Hi, thanks for dropping by :)

My journey into academia began at a Vipassana meditation retreat in Thailand, where I discovered a previously unimagined depth to my own mind and resolved to explore consciousness from all angles – through philosophy, meditation, psychology and neuroscience. I returned home to complete an undergraduate degree in psychology and an award-winning honours thesis in cognitive neuroscience, before embarking on a PhD in the neural mechanisms of visual awareness. Partway through the PhD, I attempted to publish my first paper and was shocked to discover a highly inefficient scholarly publishing system that wastes time and resources, biases the literature and pressures researchers into compromising their integrity. I also realised that employment prospects are pretty grim in academia, throwing me into a state of disillusionment – if I carried down this path, would I be forced to compromise my scientific integrity to survive in academia? Did I really want to compete with friends and colleagues for too little funding? Was the system even capable of supporting the types of big questions I’m interested in asking? Everywhere I looked, I saw evidence of overworked and burned-out researchers, many of whom had decided to leave academia after years of chasing short-term postdoc contracts around the world.

This disillusionment, coupled with other life stressors at the time, threw me into a deep depression that lasted the latter half of my PhD (incidentally, mental health problems are rife throughout academia). Since graduating, I’ve been rebuilding my mental health and regaining balance, thanks in large part to self-compassion meditation, dancing, and finding hope in the open science movement, which aims to create a fairer system while opening the research pipeline to public scrutiny. Toward the end of my PhD, I joined the Institute for Globally Distributed Open Research and Education and founded a collective action platform that aims to help researchers reclaim control of academia and restore balance in the research ecosystem (Project Free Our Knowledge). After spending far too much time coming oh-so-close to winning funding for this project, I realised I could earn more money playing poker and decided to leave academia to self-fund instead. In 2021, I placed in a few good-sized tournaments and came second on the Australian Poker Tour leaderboard, validating my decision to go ‘rogue’.

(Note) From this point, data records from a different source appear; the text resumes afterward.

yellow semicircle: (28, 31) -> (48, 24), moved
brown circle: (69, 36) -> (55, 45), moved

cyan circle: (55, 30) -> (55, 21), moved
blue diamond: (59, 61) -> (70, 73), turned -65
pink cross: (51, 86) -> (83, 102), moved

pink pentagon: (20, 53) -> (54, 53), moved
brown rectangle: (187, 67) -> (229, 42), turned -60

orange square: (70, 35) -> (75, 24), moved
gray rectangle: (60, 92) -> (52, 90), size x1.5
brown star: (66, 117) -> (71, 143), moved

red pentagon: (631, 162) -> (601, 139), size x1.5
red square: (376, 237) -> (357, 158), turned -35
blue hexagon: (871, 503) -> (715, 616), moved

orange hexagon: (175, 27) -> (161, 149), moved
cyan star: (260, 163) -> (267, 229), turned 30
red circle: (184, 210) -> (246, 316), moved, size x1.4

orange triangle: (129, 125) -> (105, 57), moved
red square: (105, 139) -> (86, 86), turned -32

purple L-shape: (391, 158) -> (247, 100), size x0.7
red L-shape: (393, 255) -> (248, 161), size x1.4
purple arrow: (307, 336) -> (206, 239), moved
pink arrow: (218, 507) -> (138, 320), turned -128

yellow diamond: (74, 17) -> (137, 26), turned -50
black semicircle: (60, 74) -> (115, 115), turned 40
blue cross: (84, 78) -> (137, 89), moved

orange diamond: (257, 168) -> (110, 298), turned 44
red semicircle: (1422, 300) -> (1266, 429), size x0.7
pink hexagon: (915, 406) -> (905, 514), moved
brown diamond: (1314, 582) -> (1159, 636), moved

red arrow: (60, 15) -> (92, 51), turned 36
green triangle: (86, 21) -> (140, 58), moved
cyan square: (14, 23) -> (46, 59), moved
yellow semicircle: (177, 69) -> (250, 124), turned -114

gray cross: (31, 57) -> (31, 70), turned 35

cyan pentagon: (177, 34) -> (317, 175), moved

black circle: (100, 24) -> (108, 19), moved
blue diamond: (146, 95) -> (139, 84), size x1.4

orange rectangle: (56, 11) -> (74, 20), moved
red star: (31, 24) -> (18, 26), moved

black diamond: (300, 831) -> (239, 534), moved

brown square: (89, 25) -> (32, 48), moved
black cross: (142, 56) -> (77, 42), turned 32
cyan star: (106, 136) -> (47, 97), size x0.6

I’m now devoting all of my spare energy to Open Heart + Mind (OHM), a community-turned charity where we’ve been testing and iterating on an open review model that I designed to disrupt scholarly publishing, before realising I needed a safer space to prototype. At the same time, I discovered the creative potential of Burning Man gatherings, based on gifting and decommodification principles, and realised this could serve as an analogue for academia and a safe space to prototype the types of radical models I was dreaming up. This work has brought new challenges, not least of all learning to become a leader and manage a community as a born-introvert and recovering perfectionist. I’m deeply grateful for the learning opportunities this project allows and for all the amazing humans supporting me on this journey to realise my dreams.

In between this work and playing poker to fund it, I try to maintain a healthy balance through music, gardening, dancing, meditating, rockclimbing and spending time in nature.